**INSTRUCTIONS TO FOLLOW:** Return every line from the records below with the string "logo".

>>>>>

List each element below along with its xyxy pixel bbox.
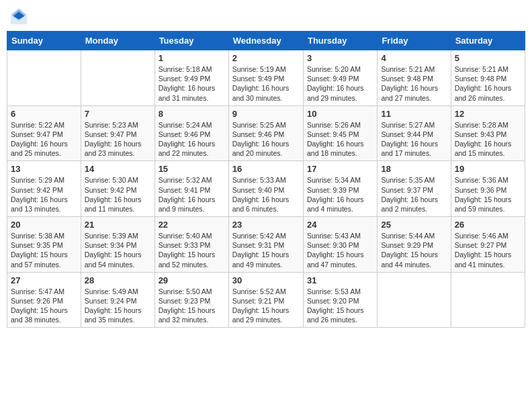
cell-data: Sunrise: 5:53 AM Sunset: 9:20 PM Dayligh… xyxy=(307,287,373,325)
cell-data: Sunrise: 5:39 AM Sunset: 9:34 PM Dayligh… xyxy=(85,231,151,269)
cell-data: Sunrise: 5:29 AM Sunset: 9:42 PM Dayligh… xyxy=(11,175,77,214)
cell-data: Sunrise: 5:49 AM Sunset: 9:24 PM Dayligh… xyxy=(85,287,151,325)
cell-data: Sunrise: 5:36 AM Sunset: 9:36 PM Dayligh… xyxy=(455,175,521,214)
cell-data: Sunrise: 5:26 AM Sunset: 9:45 PM Dayligh… xyxy=(307,120,373,158)
day-of-week-header: Monday xyxy=(81,32,154,50)
calendar-cell xyxy=(378,272,451,328)
page-header xyxy=(7,7,525,26)
calendar-header-row: SundayMondayTuesdayWednesdayThursdayFrid… xyxy=(7,32,525,50)
calendar-cell: 15Sunrise: 5:32 AM Sunset: 9:41 PM Dayli… xyxy=(154,161,228,217)
calendar-cell: 3Sunrise: 5:20 AM Sunset: 9:49 PM Daylig… xyxy=(303,50,377,106)
calendar-cell: 17Sunrise: 5:34 AM Sunset: 9:39 PM Dayli… xyxy=(303,161,377,217)
cell-data: Sunrise: 5:24 AM Sunset: 9:46 PM Dayligh… xyxy=(159,120,225,158)
calendar-cell: 7Sunrise: 5:23 AM Sunset: 9:47 PM Daylig… xyxy=(81,105,154,161)
day-number: 18 xyxy=(381,164,447,174)
calendar-cell: 29Sunrise: 5:50 AM Sunset: 9:23 PM Dayli… xyxy=(154,272,228,328)
calendar-cell: 31Sunrise: 5:53 AM Sunset: 9:20 PM Dayli… xyxy=(303,272,377,328)
cell-data: Sunrise: 5:20 AM Sunset: 9:49 PM Dayligh… xyxy=(307,64,373,103)
day-number: 3 xyxy=(307,53,373,63)
day-number: 24 xyxy=(307,220,373,230)
day-number: 6 xyxy=(11,109,77,119)
calendar-cell: 8Sunrise: 5:24 AM Sunset: 9:46 PM Daylig… xyxy=(154,105,228,161)
calendar-cell: 25Sunrise: 5:44 AM Sunset: 9:29 PM Dayli… xyxy=(378,217,451,273)
day-number: 4 xyxy=(381,53,447,63)
day-number: 8 xyxy=(159,109,225,119)
calendar-cell: 14Sunrise: 5:30 AM Sunset: 9:42 PM Dayli… xyxy=(81,161,154,217)
day-number: 9 xyxy=(232,109,300,119)
day-number: 2 xyxy=(232,53,300,63)
calendar-cell: 22Sunrise: 5:40 AM Sunset: 9:33 PM Dayli… xyxy=(154,217,228,273)
calendar-cell: 26Sunrise: 5:46 AM Sunset: 9:27 PM Dayli… xyxy=(451,217,525,273)
calendar-cell xyxy=(7,50,81,106)
day-of-week-header: Saturday xyxy=(451,32,525,50)
calendar-cell: 21Sunrise: 5:39 AM Sunset: 9:34 PM Dayli… xyxy=(81,217,154,273)
day-number: 7 xyxy=(85,109,151,119)
day-number: 27 xyxy=(11,275,77,285)
day-of-week-header: Thursday xyxy=(303,32,377,50)
cell-data: Sunrise: 5:47 AM Sunset: 9:26 PM Dayligh… xyxy=(11,287,77,325)
day-number: 29 xyxy=(159,275,225,285)
calendar-week-row: 27Sunrise: 5:47 AM Sunset: 9:26 PM Dayli… xyxy=(7,272,525,328)
cell-data: Sunrise: 5:32 AM Sunset: 9:41 PM Dayligh… xyxy=(159,175,225,214)
calendar-cell: 11Sunrise: 5:27 AM Sunset: 9:44 PM Dayli… xyxy=(378,105,451,161)
calendar-cell xyxy=(451,272,525,328)
calendar-cell: 2Sunrise: 5:19 AM Sunset: 9:49 PM Daylig… xyxy=(228,50,303,106)
calendar-cell: 24Sunrise: 5:43 AM Sunset: 9:30 PM Dayli… xyxy=(303,217,377,273)
calendar-week-row: 13Sunrise: 5:29 AM Sunset: 9:42 PM Dayli… xyxy=(7,161,525,217)
day-number: 25 xyxy=(381,220,447,230)
day-of-week-header: Tuesday xyxy=(154,32,228,50)
cell-data: Sunrise: 5:21 AM Sunset: 9:48 PM Dayligh… xyxy=(381,64,447,103)
day-number: 22 xyxy=(159,220,225,230)
day-number: 5 xyxy=(455,53,521,63)
cell-data: Sunrise: 5:52 AM Sunset: 9:21 PM Dayligh… xyxy=(232,287,300,325)
calendar-week-row: 6Sunrise: 5:22 AM Sunset: 9:47 PM Daylig… xyxy=(7,105,525,161)
calendar-cell: 13Sunrise: 5:29 AM Sunset: 9:42 PM Dayli… xyxy=(7,161,81,217)
day-number: 21 xyxy=(85,220,151,230)
calendar-cell: 18Sunrise: 5:35 AM Sunset: 9:37 PM Dayli… xyxy=(378,161,451,217)
cell-data: Sunrise: 5:28 AM Sunset: 9:43 PM Dayligh… xyxy=(455,120,521,158)
day-number: 20 xyxy=(11,220,77,230)
day-of-week-header: Friday xyxy=(378,32,451,50)
calendar-cell: 30Sunrise: 5:52 AM Sunset: 9:21 PM Dayli… xyxy=(228,272,303,328)
cell-data: Sunrise: 5:42 AM Sunset: 9:31 PM Dayligh… xyxy=(232,231,300,269)
cell-data: Sunrise: 5:44 AM Sunset: 9:29 PM Dayligh… xyxy=(381,231,447,269)
calendar-cell: 1Sunrise: 5:18 AM Sunset: 9:49 PM Daylig… xyxy=(154,50,228,106)
cell-data: Sunrise: 5:19 AM Sunset: 9:49 PM Dayligh… xyxy=(232,64,300,103)
cell-data: Sunrise: 5:22 AM Sunset: 9:47 PM Dayligh… xyxy=(11,120,77,158)
calendar-week-row: 1Sunrise: 5:18 AM Sunset: 9:49 PM Daylig… xyxy=(7,50,525,106)
cell-data: Sunrise: 5:34 AM Sunset: 9:39 PM Dayligh… xyxy=(307,175,373,214)
logo xyxy=(9,7,30,26)
cell-data: Sunrise: 5:33 AM Sunset: 9:40 PM Dayligh… xyxy=(232,175,300,214)
calendar-cell: 27Sunrise: 5:47 AM Sunset: 9:26 PM Dayli… xyxy=(7,272,81,328)
day-number: 14 xyxy=(85,164,151,174)
cell-data: Sunrise: 5:18 AM Sunset: 9:49 PM Dayligh… xyxy=(159,64,225,103)
day-number: 15 xyxy=(159,164,225,174)
day-number: 1 xyxy=(159,53,225,63)
day-number: 31 xyxy=(307,275,373,285)
calendar-cell: 4Sunrise: 5:21 AM Sunset: 9:48 PM Daylig… xyxy=(378,50,451,106)
day-number: 11 xyxy=(381,109,447,119)
day-number: 13 xyxy=(11,164,77,174)
calendar-cell: 9Sunrise: 5:25 AM Sunset: 9:46 PM Daylig… xyxy=(228,105,303,161)
cell-data: Sunrise: 5:23 AM Sunset: 9:47 PM Dayligh… xyxy=(85,120,151,158)
cell-data: Sunrise: 5:27 AM Sunset: 9:44 PM Dayligh… xyxy=(381,120,447,158)
cell-data: Sunrise: 5:38 AM Sunset: 9:35 PM Dayligh… xyxy=(11,231,77,269)
logo-icon xyxy=(9,7,28,26)
cell-data: Sunrise: 5:35 AM Sunset: 9:37 PM Dayligh… xyxy=(381,175,447,214)
calendar-cell: 28Sunrise: 5:49 AM Sunset: 9:24 PM Dayli… xyxy=(81,272,154,328)
day-number: 12 xyxy=(455,109,521,119)
calendar-cell: 16Sunrise: 5:33 AM Sunset: 9:40 PM Dayli… xyxy=(228,161,303,217)
day-number: 17 xyxy=(307,164,373,174)
day-number: 30 xyxy=(232,275,300,285)
calendar-cell: 12Sunrise: 5:28 AM Sunset: 9:43 PM Dayli… xyxy=(451,105,525,161)
day-number: 26 xyxy=(455,220,521,230)
cell-data: Sunrise: 5:43 AM Sunset: 9:30 PM Dayligh… xyxy=(307,231,373,269)
day-number: 23 xyxy=(232,220,300,230)
calendar-cell: 20Sunrise: 5:38 AM Sunset: 9:35 PM Dayli… xyxy=(7,217,81,273)
cell-data: Sunrise: 5:21 AM Sunset: 9:48 PM Dayligh… xyxy=(455,64,521,103)
calendar-cell: 23Sunrise: 5:42 AM Sunset: 9:31 PM Dayli… xyxy=(228,217,303,273)
calendar-cell xyxy=(81,50,154,106)
day-number: 19 xyxy=(455,164,521,174)
cell-data: Sunrise: 5:50 AM Sunset: 9:23 PM Dayligh… xyxy=(159,287,225,325)
day-of-week-header: Sunday xyxy=(7,32,81,50)
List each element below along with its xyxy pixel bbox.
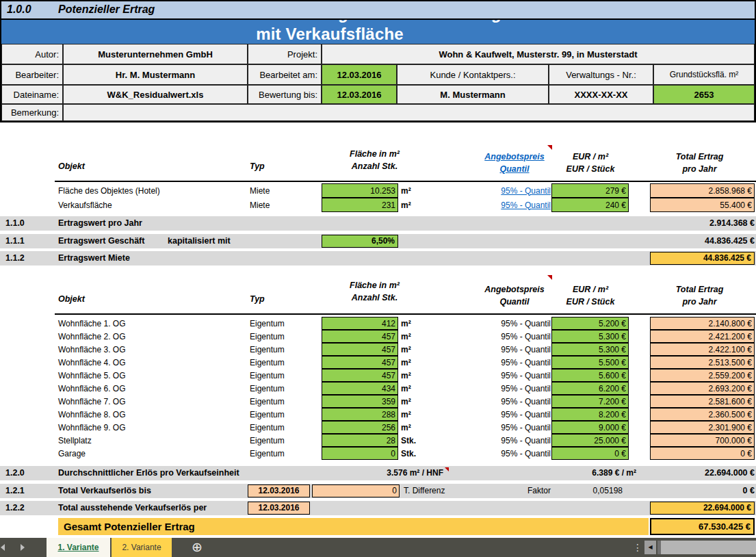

<<<<<

**TASK RESULT:**
logo xyxy=(9,7,30,26)
logo-icon xyxy=(9,7,28,26)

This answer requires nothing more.